Task => Scan the listing below and copy each line holding the word "Fragen".

:: Extracted entries ::

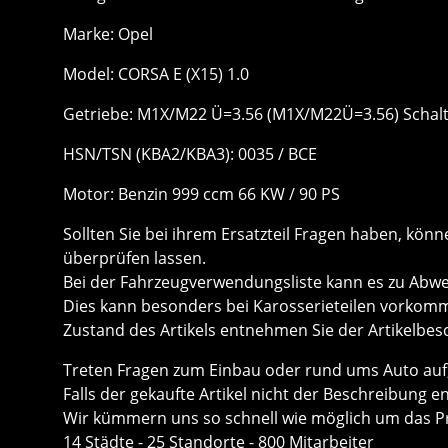
Marke: Opel
Model: CORSA E (X15) 1.0
Getriebe: M1X/M22 Ü=3.56 (M1X/M22Ü=3.56) Schalt
HSN/TSN (KBA2/KBA3): 0035 / BCE
Motor: Benzin 999 ccm 66 KW / 90 PS
Sollten Sie bei ihrem Ersatzteil Fragen haben, k
überprüfen lassen.
Bei der Fahrzeugverwendungsliste kann es zu Ab
Dies kann besonders bei Karosserieteilen vorkom
Zustand des Artikels entnehmen Sie der Artikelbes
Treten Fragen zum Einbau oder rund ums Auto auf, 
Falls der gekaufte Artikel nicht der Beschreibung e
Wir kümmern uns so schnell wie möglich um das P
14 Städte - 25 Standorte - 800 Mitarbeiter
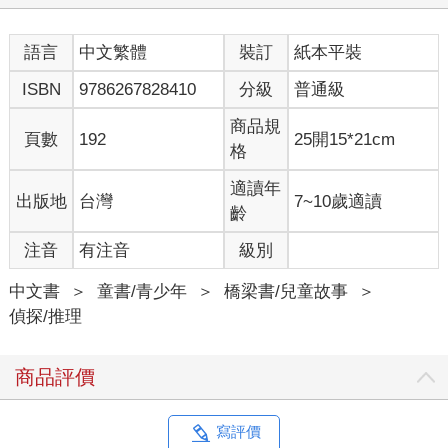
問。
「也沒有！」館員的頭搖得跟波浪鼓似的。
語言
中文繁體
裝訂
紙本平裝
「唉，那就是跟荷蘭、法國一模一樣。沒有犯案動機，也找不到
作案者。」館長嘴上這麼說著，但還是一臉難以置信。
ISBN
9786267828410
分級
普通級
「館長，那怎麼辦？」館員的眼中盈滿了慌亂。
雖然同樣非常驚嚇，但館長畢竟是資歷豐富的美術館負責人，他
商品規
頁數
192
25開15*21cm
一邊思考，一邊有條不紊的指示著，「先把這幅畫送到研究室
格
去，請研究員找找有沒有什麼我們忽略的蛛絲馬跡。」
「然後，通報世界藝術博物館協會，說我們也遇到了一樣的問
適讀年
出版地
台灣
7~10歲適讀
題，請求支援。」他停頓了一下，「最後貼出公告，跟觀眾說這
齡
幅畫在修復中，暫時不展出。」
注音
有注音
級別
「館長，不展出的時間要寫多久？」館員再追著問。
「你問我，我問誰？就看畫裡的那個西風之神什麼時候出現，我
中文書
＞
童書/青少年
＞
橋梁書/兒童故事
＞
們就什麼時候恢復展覽呀！快快，趕快把畫撤下來！」館長語氣
偵探/推理
急促的指揮著幾位同仁。
館外漸漸暗下的天色，如同他們沉重的心，一片漆黑。
*****
商品評價
隔天一大早，在緊急的視訊會議中，聽完來自祕書文森特的簡報
後，世界藝術博物館協會的會長長嘆了一口氣。
「唉！原本以為是偶發事件，沒想到這跟瘟疫一樣，直到今天為
寫評價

:::

Answer to the exercise =>
Sollten Sie bei ihrem Ersatzteil Fragen haben, k
Treten Fragen zum Einbau oder rund ums Auto auf, 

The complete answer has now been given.